§ About this exercise: You are asked to reproduce the listing exactly and to omit its pictures.

++++++

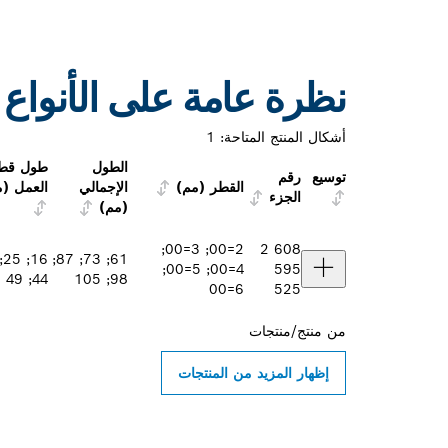
نظرة عامة على الأنواع
أشكال المنتج المتاحة:
1
الطول
طول قطا
توسيع
رقم
القطر (مم)
الإجمالي
العمل (م
الجزء
(مم)
2=00; 3=00;
2 608
61; 73; 87;
4=00; 5=00;
595
44; 49
98; 105
6=00
525
من
منتج/منتجات
إظهار المزيد من المنتجات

++++++

§ Your response:
نظرة عامة على الأنواع
أشكال المنتج المتاحة:
1
الطول
طول قطا
توسيع
رقم
القطر (مم)
الإجمالي
العمل (م
الجزء
(مم)
2=00; 3=00;
2 608
61; 73; 87;
4=00; 5=00;
595
44; 49
98; 105
6=00
525
من
منتج/منتجات
إظهار المزيد من المنتجات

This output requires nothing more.